The rest, he said, are things like toys and buckets made from hard plastic. Right now, he does not have a buyer for that, but he is looking for one. And he is looking for other ways to do more at the facility.
We’re doing something to change the world
Once the old system has been removed, he wants to see about accepting food waste for an anaerobic digester that could produce natural gas to power the facility. After that, he wants to start accepting construction and demolition waste that can be funneled into alternative fuel uses and more.
He already partially enclosed the area where the pile of trash had been, giving workers more protection from the elements.
The new MRF now stands under that roof. And he plans to renovate the offices, breakroom and bathrooms.
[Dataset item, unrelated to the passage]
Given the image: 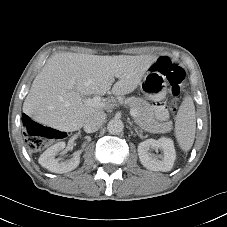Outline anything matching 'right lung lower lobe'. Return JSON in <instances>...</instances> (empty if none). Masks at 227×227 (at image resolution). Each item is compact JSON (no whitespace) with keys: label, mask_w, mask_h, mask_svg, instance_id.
<instances>
[{"label":"right lung lower lobe","mask_w":227,"mask_h":227,"mask_svg":"<svg viewBox=\"0 0 227 227\" xmlns=\"http://www.w3.org/2000/svg\"><path fill=\"white\" fill-rule=\"evenodd\" d=\"M27 116L26 115H23V119H25ZM34 124V122H30L29 125H32Z\"/></svg>","instance_id":"obj_1"}]
</instances>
He said the employees deserve to be treated like what they are doing is important.
“This isn’t a very pretty job and it’s not an easy job,” he said, but, “we’re doing something to change the world and we need to think about it that way.”
A Recycle Source employee who asked not to be named said he and the other employees are much happier these days.
Ms. Shenk said the facility’s employees have been coming into her store since it opened seven years ago. She described them as a ragtag group who told her about fights breaking out in the break room and not having hot water to wash up with. But she has noticed a change in them, too.
“Within the last year since this new manager started, they come in as a group, they chat with each other, they’re joking around,” she said. “They look cleaner. They definitely look happier.”
Juliet Martinez is the managing editor of The Homepage.